REXBURG, Idaho – College students looking for housing have the upper hand in a rental market with far more rooms and apartments than there are bodies to fill them.

Some apartment complexes are offering free long-distance phone calls, vaulted ceilings and heated floors in an effort to entice renters.

Meanwhile, real estate owners and managers are struggling to keep vacancies down in a city where there are an estimated 1,400 empty private apartments.

“We just keep giving and giving and giving,” said Cindy Sharp, manager of Colonial House apartment complex. “This year we just have too much housing.”

Last fall, Colonial House had 13 vacancies. Earlier this fall, there were more than 80 empty units expected as the first day of school approached.

Rexburg’s apartment market has boomed since Brigham Young University-Idaho made the transition to a four-year university beginning in 2001.

Several new housing complexes have opened, with three targeting single students in the past year. Those three complexes alone added 800 units.

“It only took that many to push us over what the need is,” said Sharon Tuckett, director of housing at BYU-Idaho.

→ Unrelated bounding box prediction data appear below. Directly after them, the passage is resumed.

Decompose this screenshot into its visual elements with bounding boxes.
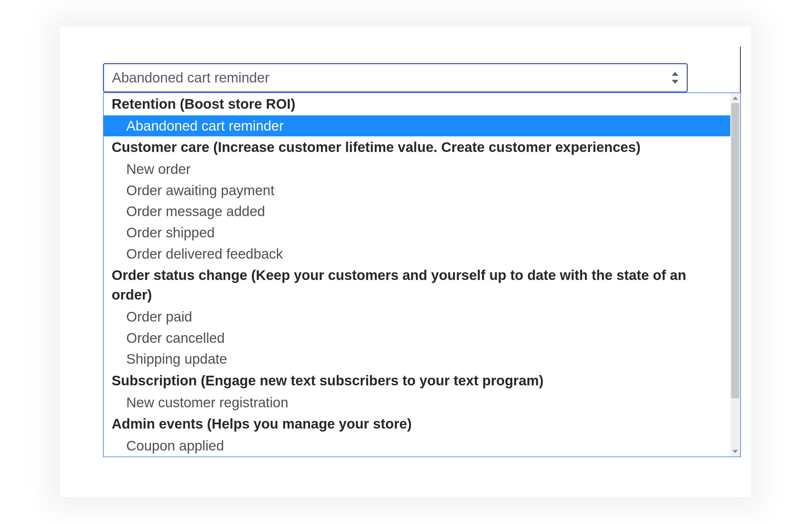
chevron-up-icon — [732, 96, 738, 100]
panel-top-spacer — [103, 47, 741, 63]
event-select[interactable]: Abandoned cart reminder — [103, 63, 688, 93]
scroll-track[interactable] — [730, 103, 740, 446]
dropdown-option[interactable]: Coupon applied — [104, 435, 730, 457]
option-group-header: Customer care (Increase customer lifetim… — [104, 136, 730, 159]
option-group-header: Retention (Boost store ROI) — [104, 93, 730, 115]
chevron-down-icon — [732, 450, 738, 453]
dropdown-option[interactable]: Order message added — [104, 201, 730, 222]
dropdown-option[interactable]: Order cancelled — [104, 327, 730, 349]
dropdown-option[interactable]: Order delivered feedback — [104, 243, 730, 265]
scroll-up-button[interactable] — [730, 93, 740, 103]
dropdown-options-list: Retention (Boost store ROI)Abandoned car… — [104, 93, 730, 457]
dropdown-option[interactable]: New customer registration — [104, 392, 730, 413]
event-select-value: Abandoned cart reminder — [112, 70, 269, 86]
dropdown-option[interactable]: Abandoned cart reminder — [104, 115, 730, 137]
event-select-dropdown[interactable]: Retention (Boost store ROI)Abandoned car… — [103, 93, 741, 457]
dropdown-option[interactable]: Shipping update — [104, 348, 730, 370]
dropdown-option[interactable]: New order — [104, 159, 730, 180]
dropdown-option[interactable]: Order awaiting payment — [104, 180, 730, 201]
option-group-header: Subscription (Engage new text subscriber… — [104, 370, 730, 392]
form-panel: Abandoned cart reminder Retention (Boost… — [103, 47, 741, 457]
option-group-header: Admin events (Helps you manage your stor… — [104, 413, 730, 435]
panel-right-rule — [688, 63, 741, 93]
select-row: Abandoned cart reminder — [103, 63, 741, 93]
dropdown-scrollbar[interactable] — [730, 93, 740, 457]
card-container: Abandoned cart reminder Retention (Boost… — [60, 27, 751, 497]
dropdown-option[interactable]: Order shipped — [104, 222, 730, 243]
scroll-thumb[interactable] — [731, 103, 739, 398]
dropdown-option[interactable]: Order paid — [104, 306, 730, 327]
select-spinner-icon — [672, 72, 679, 84]
scroll-down-button[interactable] — [730, 446, 740, 457]
option-group-header: Order status change (Keep your customers… — [104, 264, 730, 306]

The vacancy rate last semester was 15.6 percent. Figures have not been compiled for this semester, but Kurt Hibbert, the city’s planning director, said he’s heard of vacancies as high as 40 percent in some complexes.

Students are also likely to keep moving as landlords give them more choices and new perks, such as oil-rubbed bronze, European light fixtures and 10-foot ceilings, which renters at the all-women Tuscany Place can rent for $1,225 a semester.

That’s not to mention perks like standard DSL and phone lines in each bedroom, free utilities, entertainment centers with 27-inch televisions and DVD/VCR players for each apartment, and tanning salons on location.

Tuscany Place, the newest apartment complex in town, put heated tubes into the floors to keep tiles and carpet warm in the frigid eastern Idaho winters.

“It’s really nice to have heated tile when you get out of the shower,” complex manager Jonna Wintch said.

For some renters, most of the amenities don’t matter much.

“Heated floors, heck, I don’t care about that,” said Hailey Klingler, a resident at Tuscany Place.

Klingler simply wanted to live in a newly constructed building – for about the same price as her old apartment. Most of the amenity offerings from the complexes don’t strike her as necessary, she said.

Overbuilding isn’t the only factor contributing to high vacancies. The rising number of married students is, too, because they don’t have to live in university-approved housing.

Four years ago, about 6 percent of the students were married, Tuckett said. By last winter, that number had climbed to 25 percent, and it is expected to be similar this fall.

Despite the vacancy rates, some people see more room for growth in the future.

“What’s overbuilt today may not be overbuilt tomorrow,” Hibbert said.